Horror e fascínio. Essas duas reações aparentemente antagônicas são provavelmente inevitáveis depois de assistir A Vida em Mim, uma péssima versão em português tanto para o título em inglês (A Vida Me Ultrapassa) quanto em sueco (As Crianças Apáticas) do curta-metragem que aborda a Síndrome da Resignação, condição que afeta crianças e adolescentes traumatizados e as coloca em um sono profundo semelhante ao coma. Em 40 minutos, os diretores John Haptas e Kristine Samuelson correm para apresentar a estranhíssima situação, usando três crianças afetadas pela doença na Suécia.

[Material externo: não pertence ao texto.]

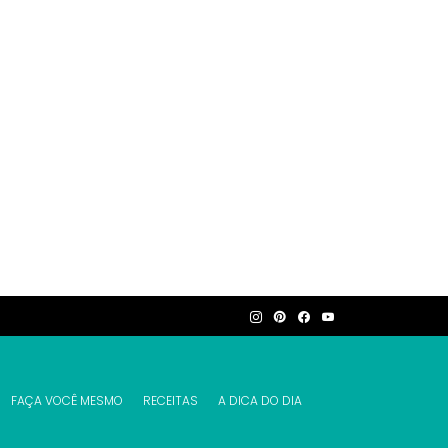
FAÇA VOCÊ MESMO
RECEITAS
A DICA DO DIA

O horror vem pela situações em si. Vemos as crianças inertes tendo que ser tratadas constantemente pelo pais, com alimentação via tubo no nariz e massagens e exercícios constantes para evitar atrofia muscular, isso sem falar em passeios, banhos e tudo mais para dar um semblante de vida digna aos pequenos. O horror também vem pelos breves comentários sobre o que cada família de minoria étnica enfrentou em seus países de origem, no caso na União Soviética e nos Bálcãs, algo que enfocado apenas muito brevemente para dar contexto ao pedido de asilo na Suécia e a doença das crianças, aparentemente também conectada com a incerteza sobre a legalização de seu refúgio no país escandinavo, o que pode significar a necessidade de retorno para o inferno de onde vieram.

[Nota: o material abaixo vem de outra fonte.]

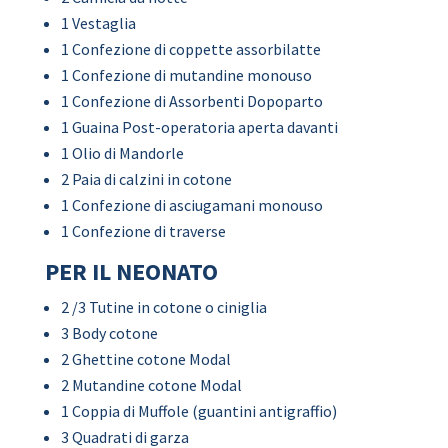
1 Vestaglia
1 Confezione di coppette assorbilatte
1 Confezione di mutandine monouso
1 Confezione di Assorbenti Dopoparto
1 Guaina Post-operatoria aperta davanti
1 Olio di Mandorle
2 Paia di calzini in cotone
1 Confezione di asciugamani monouso
1 Confezione di traverse
PER IL NEONATO
2 /3 Tutine in cotone o ciniglia
3 Body cotone
2 Ghettine cotone Modal
2 Mutandine cotone Modal
1 Coppia di Muffole (guantini antigraffio)
3 Quadrati di garza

O fascínio vem pela síndrome em si, pelo que tudo indica uma espécie de mecanismo de defesa involuntário que afasta as crianças da realidade, tornando mais “fácil” (para elas) seu enfrentamento. No entanto, pouco se sabe de verdade sobre as causas da doença e o porquê da existência de uma concentração maior justamente na Suécia, ainda que existam casos também em outros países. Há depoimentos de médicos e cientistas ao longo do curta, mas muito pouco é realmente dito além da conexão da violência e incerteza na vida das famílias com o tal coma auto-induzido de algumas das crianças.
Se o horror fica bem estabelecido no pouco tempo de duração da obra, o fascínio pede mais e quase nada vem em resposta. O lado científico ou mesmo sócio-político da coisa é pouco trabalhado, com o texto insistindo em colocar a Suécia contra a parede, dizendo que o país simplesmente tem que dar asilo a todas as famílias imigrantes que pedirem. Sei muito bem que a onda de imigração é um problema mundial de difícil resolução e que muitos países têm criminosamente se fechado ao recebimento de refugiados. Não é, porém, o caso da Suécia, mas os diretores parecem não se importar muito e pintam o país com toda a frieza possível, inclusive ao usar belíssimas tomadas de drones de paisagens congeladas.
Em outras palavras, no lugar de saciar a curiosidade do espectador abordando, por exemplo, casos de Síndrome de Resignação que existem hoje em campos de refugiados na Austrália ou o porquê de a concentração se dar na Suécia com imigrantes do leste europeu ou, mais ainda, voltando ao passado com situações semelhantes descritas tanto nos anos 90, como também em campos de concentração nazistas na Segunda Guerra Mundial. Nada disso é mencionado e eu só sei porque pesquisei pós-documentário.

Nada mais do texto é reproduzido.